» **RECORDED DATA**:
◆ ◆ ◆ ◆ ◆

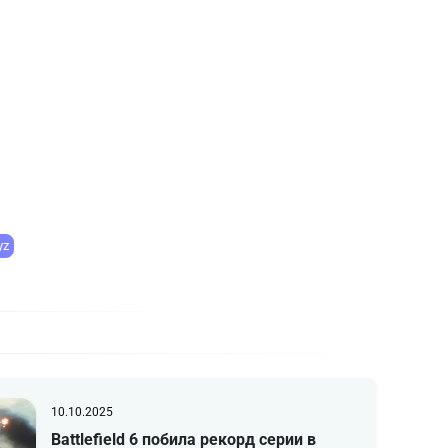
yz
10.10.2025
Battlefield 6 побила рекорд серии в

◆ ◆ ◆ ◆ ◆

» **BRIEF**:
Would you please set down the listing above exactly, minus its images?

» **SOLUTION TO THE PROBLEM**:
yz
10.10.2025
Battlefield 6 побила рекорд серии в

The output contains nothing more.